Checkpoint inhibitor myocarditis is a complication of the use of immunomodulatory antineoplastic drugs in which an autoimmune response against myocardial tissue antigens occurs.

We present the case of an 82-year-old patient with hypertension, type 2 diabetes, dyslipidaemia, and a history of smoking with no previous cardiac history, who is being followed up in the gastroenterology department after resection of a hepatocellular carcinoma and is currently undergoing immunotherapy (Durvalumab/Tremelimumab).

He attends a follow-up appointment after receiving the second cycle of Durvalumab. He is asymptomatic at the cardiovascular level, and laboratory tests reveal a marked elevation of troponins, with no notable alterations on echocardiography. Empirical treatment with megadoses of corticosteroids is initiated, and studies are completed by coronary angiography, which shows only mild stenosis in the right coronary artery, as well as cardiac MRI, which confirms the clinical suspicion of myocarditis with oedema in STIR sequence and patches of late enhancement.

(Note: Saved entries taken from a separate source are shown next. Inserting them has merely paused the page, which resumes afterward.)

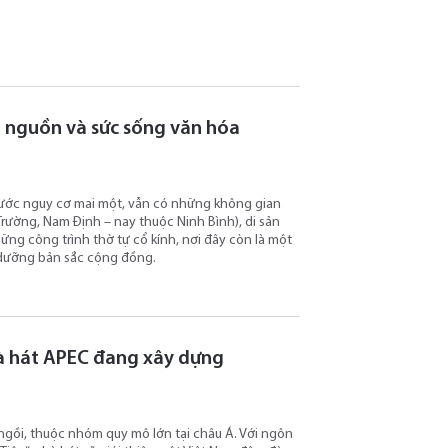
ội nguồn và sức sống văn hóa
 trước nguy cơ mai một, vẫn có những không gian
 Trường, Nam Định – nay thuộc Ninh Bình), di sản
ững công trình thờ tự cổ kính, nơi đây còn là một
ôi dưỡng bản sắc cộng đồng.
nhà hát APEC đang xây dựng
ngồi, thuộc nhóm quy mô lớn tại châu Á. Với ngôn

Immune-mediated myocarditis is a condition whose incidence has been on the rise in recent years in relation to the increased use of checkpoint inhibitors (PD1, PDL1, and CTLA4). Although rare, given the high mortality rate, clinical suspicion is essential, as in most cases it is asymptomatic in the early stages, with only troponin elevations or non-specific ECG abnormalities being detected. Early treatment is essential, with corticosteroid boluses (1 g/day) being the first-line treatment of choice, which may be combined with other immunosuppressants in cases of poor response or corticosteroid dependence.